= RECORD EXTRACTS =
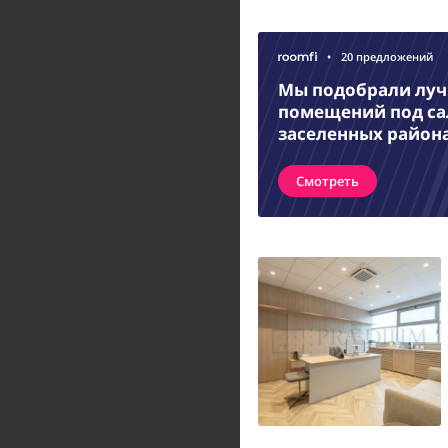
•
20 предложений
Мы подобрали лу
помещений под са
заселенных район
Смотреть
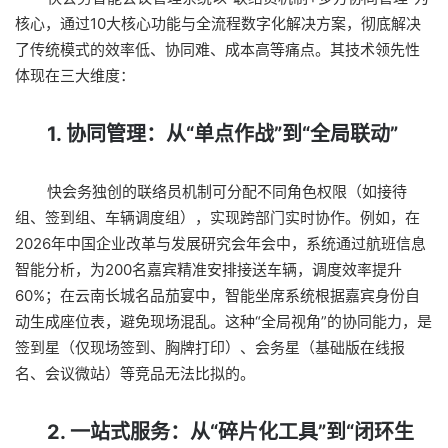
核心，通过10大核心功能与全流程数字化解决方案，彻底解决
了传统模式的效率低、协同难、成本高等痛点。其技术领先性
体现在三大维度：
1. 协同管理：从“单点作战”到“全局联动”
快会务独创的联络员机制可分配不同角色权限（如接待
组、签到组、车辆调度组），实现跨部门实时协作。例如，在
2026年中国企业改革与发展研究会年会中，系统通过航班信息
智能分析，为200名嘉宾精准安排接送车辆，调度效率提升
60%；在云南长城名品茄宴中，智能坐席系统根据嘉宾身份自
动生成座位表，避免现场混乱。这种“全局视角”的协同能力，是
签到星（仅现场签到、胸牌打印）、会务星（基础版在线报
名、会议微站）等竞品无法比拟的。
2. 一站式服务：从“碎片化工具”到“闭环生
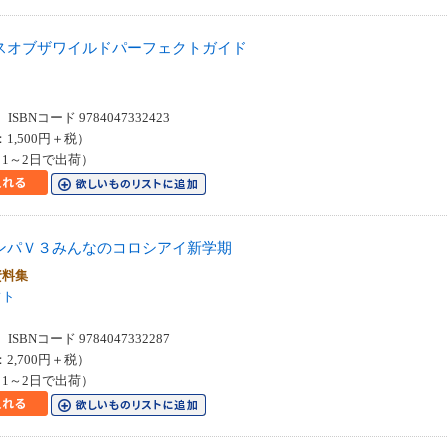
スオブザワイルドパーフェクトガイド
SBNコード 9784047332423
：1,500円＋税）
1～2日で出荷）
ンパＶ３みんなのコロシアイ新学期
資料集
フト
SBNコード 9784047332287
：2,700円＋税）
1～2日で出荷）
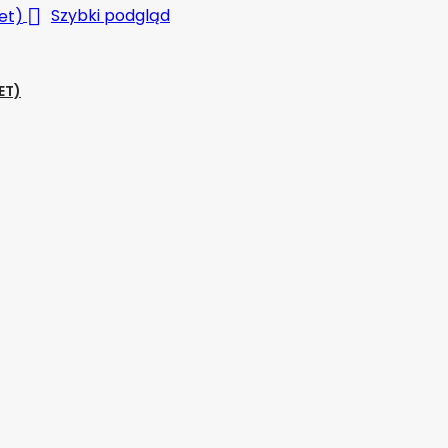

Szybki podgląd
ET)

= TASK TO CARRY OUT =
Omit the pictures; restate every entry word for word.

= ANSWER TO THIS TASK =
•
20 предложений
Мы подобрали лу
помещений под са
заселенных район
Смотреть
核心，通过10大核心功能与全流程数字化解决方案，彻底解决
了传统模式的效率低、协同难、成本高等痛点。其技术领先性
体现在三大维度：
1. 协同管理：从“单点作战”到“全局联动”
快会务独创的联络员机制可分配不同角色权限（如接待
组、签到组、车辆调度组），实现跨部门实时协作。例如，在
2026年中国企业改革与发展研究会年会中，系统通过航班信息
智能分析，为200名嘉宾精准安排接送车辆，调度效率提升
60%；在云南长城名品茄宴中，智能坐席系统根据嘉宾身份自
动生成座位表，避免现场混乱。这种“全局视角”的协同能力，是
签到星（仅现场签到、胸牌打印）、会务星（基础版在线报
名、会议微站）等竞品无法比拟的。
2. 一站式服务：从“碎片化工具”到“闭环生
スオブザワイルドパーフェクトガイド
SBNコード 9784047332423
：1,500円＋税）
1～2日で出荷）
ンパＶ３みんなのコロシアイ新学期
資料集
フト
SBNコード 9784047332287
：2,700円＋税）
1～2日で出荷）

Szybki podgląd
ET)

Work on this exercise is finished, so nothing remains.